The control of BRLESC consists of many units, each controlling their associated process, but all regulated by a master control center, which has a pre-determined time priority system and which prohibits the initiation of new events in any of the various concurrent trunks should there be some conflict in the use of information or units. For example, if two tape trunks are to use the same tape handler for different purposes at the same time, the trunk which receives the first request gets priority to use the handler and the other trunk must wait until the first has finished using the handler. Also, should a program want to use information that has not arrived yet from one of five input-output trunks the master control center recognizes the problem and causes the program to wait until the information is delivered. The master control also recognizes manual commands from a console and then relays the commands to the respective sub-unit.
Magnetic tape speeds operate at an effective rate of 120,000 six-bit characters per second. Search through magnetic tape in the forward or backward direction by large blocks of information is an incorporated feature. New programs can be located rapidly through the use of file markers. Drum transfer rates are 130,000 seventy-two-bit words per second.
BRLESC is provided with a parity system to check word transfers as they pass through the memory and to or from tapes and drums. The master control unit is altered in the event a non-parity condition occurs.
The computer is designed to operate on an internally stored program of detailed instructions. This feature is the single, most important reason for the tremendous growth of the computer industry, because it makes computers truly flexible and easy to use. Since instructions are in numerical form, arithmetic operations may be performed on them, that is they may be manipulated in the arithmetic unit. In this way the program can modify its own instructions during the course of the computation in response to conditions that develop. This allows the programmer to exercise his ingenuity and gives him latitude to do many things without writing a great many detailed instructions.
Another very valuable feature is that the machine can change address in instructions by fixed amounts automatically.
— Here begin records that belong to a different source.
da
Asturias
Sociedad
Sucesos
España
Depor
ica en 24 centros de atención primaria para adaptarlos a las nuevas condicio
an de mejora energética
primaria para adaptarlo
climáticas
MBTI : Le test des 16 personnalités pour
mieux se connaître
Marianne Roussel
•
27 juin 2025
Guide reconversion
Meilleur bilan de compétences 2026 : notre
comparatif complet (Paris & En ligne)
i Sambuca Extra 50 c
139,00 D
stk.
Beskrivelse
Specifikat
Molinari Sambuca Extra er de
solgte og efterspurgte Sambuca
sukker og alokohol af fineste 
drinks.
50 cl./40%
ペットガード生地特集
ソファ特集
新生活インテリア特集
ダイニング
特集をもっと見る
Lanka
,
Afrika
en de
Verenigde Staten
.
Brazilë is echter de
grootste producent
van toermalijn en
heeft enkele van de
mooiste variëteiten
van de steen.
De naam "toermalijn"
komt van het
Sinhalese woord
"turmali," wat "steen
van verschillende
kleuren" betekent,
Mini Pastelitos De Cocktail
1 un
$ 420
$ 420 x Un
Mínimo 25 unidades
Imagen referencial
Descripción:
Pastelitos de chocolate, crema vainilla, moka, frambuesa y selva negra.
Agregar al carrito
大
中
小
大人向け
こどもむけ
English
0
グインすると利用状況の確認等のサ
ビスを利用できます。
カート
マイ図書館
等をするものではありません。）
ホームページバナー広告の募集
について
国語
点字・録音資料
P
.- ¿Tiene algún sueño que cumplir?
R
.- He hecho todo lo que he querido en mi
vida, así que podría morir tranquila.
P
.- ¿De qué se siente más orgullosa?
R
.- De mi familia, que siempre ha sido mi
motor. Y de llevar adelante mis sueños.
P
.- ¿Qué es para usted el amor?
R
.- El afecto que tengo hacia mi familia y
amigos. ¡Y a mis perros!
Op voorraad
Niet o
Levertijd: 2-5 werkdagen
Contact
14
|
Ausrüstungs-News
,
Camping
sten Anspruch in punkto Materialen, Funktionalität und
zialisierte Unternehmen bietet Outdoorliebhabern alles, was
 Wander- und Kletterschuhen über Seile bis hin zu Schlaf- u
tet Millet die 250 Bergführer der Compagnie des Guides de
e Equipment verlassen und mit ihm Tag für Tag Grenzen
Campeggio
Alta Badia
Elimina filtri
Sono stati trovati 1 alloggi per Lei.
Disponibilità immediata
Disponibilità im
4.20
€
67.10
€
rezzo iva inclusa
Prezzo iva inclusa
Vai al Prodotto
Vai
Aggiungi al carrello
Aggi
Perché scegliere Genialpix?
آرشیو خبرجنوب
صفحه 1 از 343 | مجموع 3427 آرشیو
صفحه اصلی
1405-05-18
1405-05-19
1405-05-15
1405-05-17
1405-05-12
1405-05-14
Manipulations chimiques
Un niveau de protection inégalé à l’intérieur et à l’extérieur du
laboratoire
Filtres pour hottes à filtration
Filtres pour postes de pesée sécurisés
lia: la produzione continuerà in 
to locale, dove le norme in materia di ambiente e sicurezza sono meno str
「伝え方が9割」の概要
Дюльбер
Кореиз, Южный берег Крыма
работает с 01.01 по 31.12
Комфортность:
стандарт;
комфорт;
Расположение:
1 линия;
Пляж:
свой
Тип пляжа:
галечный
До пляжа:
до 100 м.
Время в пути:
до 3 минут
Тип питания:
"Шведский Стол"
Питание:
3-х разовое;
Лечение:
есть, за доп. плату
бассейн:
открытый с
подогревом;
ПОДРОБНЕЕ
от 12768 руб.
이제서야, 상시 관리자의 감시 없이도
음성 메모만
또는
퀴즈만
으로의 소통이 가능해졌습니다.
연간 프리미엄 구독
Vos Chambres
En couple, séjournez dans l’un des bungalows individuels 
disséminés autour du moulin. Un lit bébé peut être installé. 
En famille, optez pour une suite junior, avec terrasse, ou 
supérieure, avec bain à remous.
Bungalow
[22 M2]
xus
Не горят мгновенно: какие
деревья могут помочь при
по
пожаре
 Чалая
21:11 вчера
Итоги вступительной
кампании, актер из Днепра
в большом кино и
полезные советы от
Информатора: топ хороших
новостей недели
This feature is called indexing and permits the programmer to use the same set of instructions to process as much data as he desires simply by changing the index value instead of modifying the basic instructions.
Code checking features will include stopping on any selected address, the display of the contents of any memory cell, the display of normal or abnormal conditions, the ability to manually store in any selected memory cell, and the ability to transfer control to any part of the system. Parity checking is performed in each of the four 17-bit groups in each word.
It is believed that BRLESC will be a significant contribution to the Ordnance Corps and to the scientific community, because it will permit the solution of problems never before possible due to the excessive amount of time required; and it will solve these problems at a precision which was possible on earlier machines only by complicated, time-consuming methods. (See Appendix IV for technical data of BRLESC.)